War opens with a squad of soldiers searching for Caesar's deep woods redoubt. The troopers are under the command of the Colonel (Woody Harrelson), a fanatical human species-ist determined to wipe out the intelligent apes. Meanwhile, Caesar's scouts have found a new place for the apes to live, seemingly safe from the greatly diminished human population. But before he can lead the simian exodus, the apes are again attacked by the Colonel, and Caesar must choose between personal revenge and the needs of his ... people.
- Steve Zahn as Bad Ape
Reeves' direction is sure, expanding on the strengths of Dawn while pushing into new territory. Harrelson's mission is to reconstruct Marlon Brando's performance as Colonel Kurtz in Apocalypse Now. Unlike Brando, he appears to have actually read the script. Caesar's face is a masterpiece of CGI, capturing the nuances of Serkis' motion-captured expressions. The other simians, notably Steve Zahn's comic relief Bad Ape and Karin Konoval's wise orangutan Maurice, make for the most sympathetic band of unlikely heroes this side of Guardians of the Galaxy.

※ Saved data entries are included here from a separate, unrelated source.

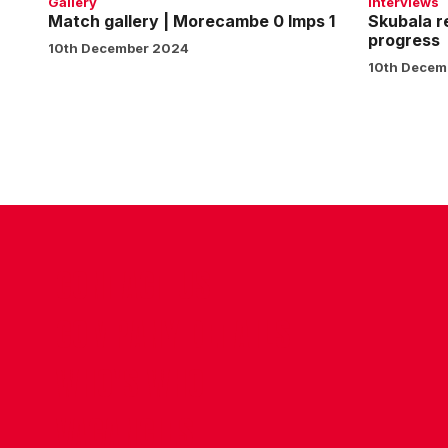
Gallery
Interviews
Match gallery | Morecambe 0 Imps 1
Skubala r
progress
10th December 2024
10th Decem
CONTACT US
COMPANY DETAILS
WHO'S WHO
VACANCIES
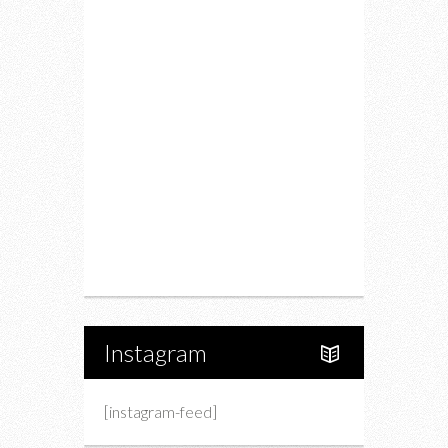
Food
Restaurants
Drink
Fashion
Charity
Upcoming Events
Portfolio
About Us
Instagram
[instagram-feed]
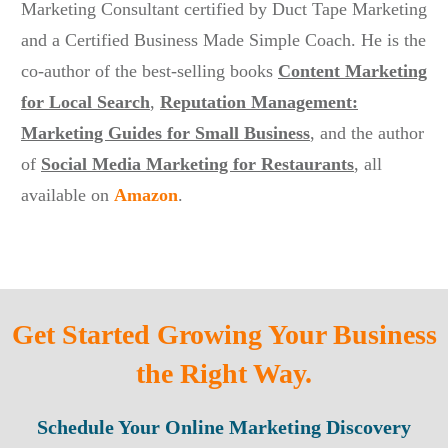
Marketing Consultant certified by Duct Tape Marketing
and a Certified Business Made Simple Coach. He is the
co-author of the best-selling books
Content Marketing
for Local Search
,
Reputation Management:
Marketing Guides for Small Business
, and the author
of
Social Media Marketing for Restaurants
,
all
available on
Amazon
.
Get Started Growing Your Business
the Right Way.
Schedule Your Online Marketing Discovery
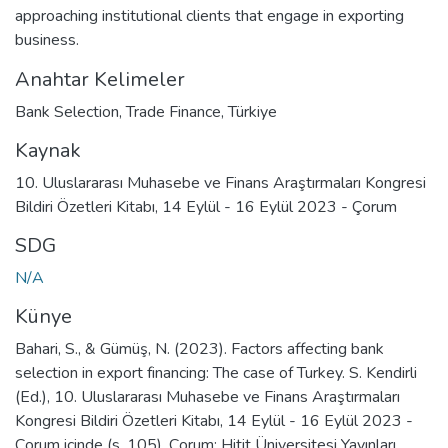
approaching institutional clients that engage in exporting
business.
Anahtar Kelimeler
Bank Selection
,
Trade Finance
,
Türkiye
Kaynak
10. Uluslararası Muhasebe ve Finans Araştırmaları Kongresi
Bildiri Özetleri Kitabı, 14 Eylül - 16 Eylül 2023 - Çorum
SDG
N/A
Künye
Bahari, S., & Gümüş, N. (2023). Factors affecting bank
selection in export financing: The case of Turkey. S. Kendirli
(Ed.), 10. Uluslararası Muhasebe ve Finans Araştırmaları
Kongresi Bildiri Özetleri Kitabı, 14 Eylül - 16 Eylül 2023 -
Çorum içinde (s. 105). Çorum: Hitit Üniversitesi Yayınları.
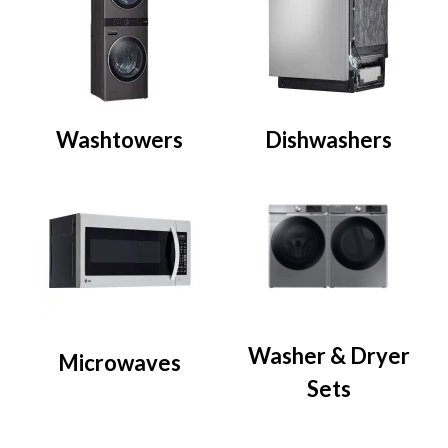
Washtowers
Dishwashers
Washer & Dryer
Microwaves
Sets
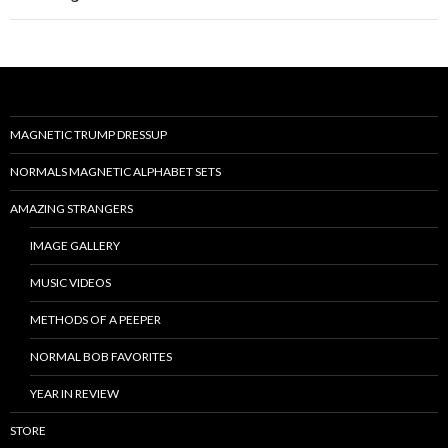
MAGNETIC TRUMP DRESSUP
NORMALS MAGNETIC ALPHABET SETS
AMAZING STRANGERS
IMAGE GALLERY
MUSIC VIDEOS
METHODS OF A PEEPER
NORMAL BOB FAVORITES
YEAR IN REVIEW
STORE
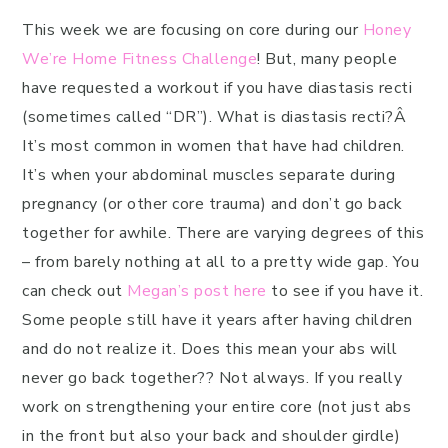
This week we are focusing on core during our
Honey
We’re Home Fitness Challenge
! But, many people
have requested a workout if you have diastasis recti
(sometimes called “DR”). What is diastasis recti?Â
It’s most common in women that have had children.
It’s when your abdominal muscles separate during
pregnancy (or other core trauma) and don’t go back
together for awhile. There are varying degrees of this
– from barely nothing at all to a pretty wide gap. You
can check out
Megan’s post here
to see if you have it.
Some people still have it years after having children
and do not realize it. Does this mean your abs will
never go back together?? Not always. If you really
work on strengthening your entire core (not just abs
in the front but also your back and shoulder girdle)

Reeves spins riffs off the films I mentioned above, but the overall mood is of a Kurosawa samurai epic, with stoic heroes on snowy battlefields torn between good and evil. My only real objection to War is Caesar's evolution — or perhaps devolution — from principled leader to more conventional Hollywood action hero. Forsaking his duty in favor of an ape-to-man showdown with the Colonel is a very un-Caesar move, but at least Reeves seems to understand the transgression. In the end, the greatest of apes can only watch as his people cross over into the promised land.